__RECORDED INFORMATION__.
"""
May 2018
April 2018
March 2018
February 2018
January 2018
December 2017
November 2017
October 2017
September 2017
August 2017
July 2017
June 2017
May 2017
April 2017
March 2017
"""
__EXERCISE__. Nothing in the listing may be changed; retype it all exactly.

__ANSWER FOR THE TASK__.
May 2018
April 2018
March 2018
February 2018
January 2018
December 2017
November 2017
October 2017
September 2017
August 2017
July 2017
June 2017
May 2017
April 2017
March 2017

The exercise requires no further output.